Doctor of Philosophy
Optical- and spectroscopic-based screening and imaging strategies possess unique advantages for minimally invasive cancer diagnosis. In this dissertation, we investigated how diagnostic results based on such techniques can be improved by the utilization of both endogenous and nanotechnology-facilitated molecular contrast. First, a diffusion-theory-based inversion reflectance model was constructed for the extraction of intrinsic tissue optical properties from the shape of normalized tissue diffusion reflectance spectra. The accuracy of our diffusion-based inversion algorithm was systematically assessed against Monte Carlo simulation as a function of probe geometry and tissue optical property combinations. By using this method, the spectral absorption and scattering coefficients of normal and cancerous tissue were efficiently retrieved within the center-to-center source-detector fiber separation of 0.5 mm ∼3 mm, which is compatible with endoscopic specifications. The presented inversion approach is computationally viable for eventual real-time in vivo tissue diagnostic applications.
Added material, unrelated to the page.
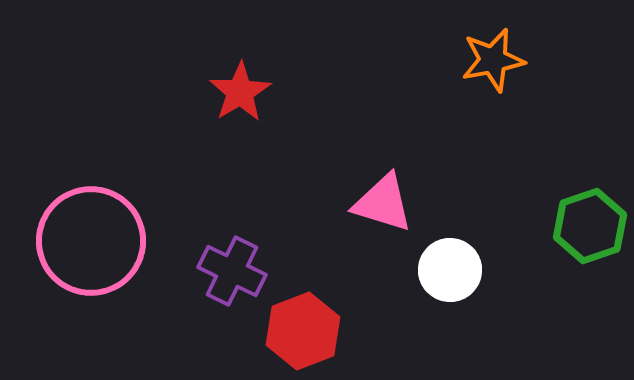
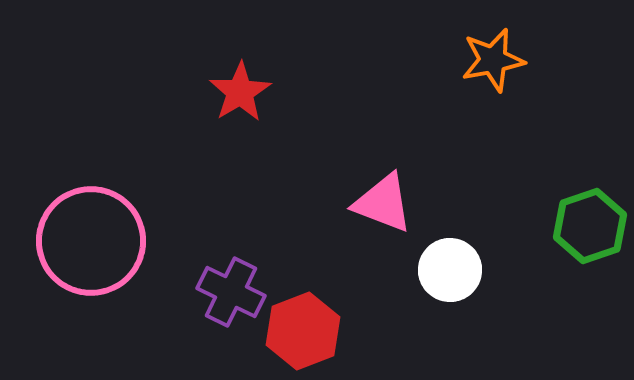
pink triangle: rotated 4 degrees clockwise
purple cross: moved 1 px left, 21 px down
Second, novel quantum dot nanoparticle-based contrast agents were developed for molecular and tissue imaging applications in the visible and near-infrared (NIR) spectral ranges. Specifically, lead sulfide quantum dot bioconjugates were explored as NIR contrast agents for targeted molecular imaging; a protease-activated quantum dot probe was developed to monitor specific molecular targets and pathways through optical strategies; and a phantom study was conducted to assess the utilization of lead sulfide NIR quantum dots as fluorescent contrast agents for deep tissue imaging applications. These nanoengineered exogenous probes were shown to have the potential to significantly improve the implementation of optical/spectroscopic cancer imaging techniques. Taken together, the goal of the combined projects in this dissertation was to demonstrate that photonics-based minimally invasive cancer detection and imaging methods can be greatly advanced by the utilization of both endogenous and nanotechnology-facilitated molecular contrast.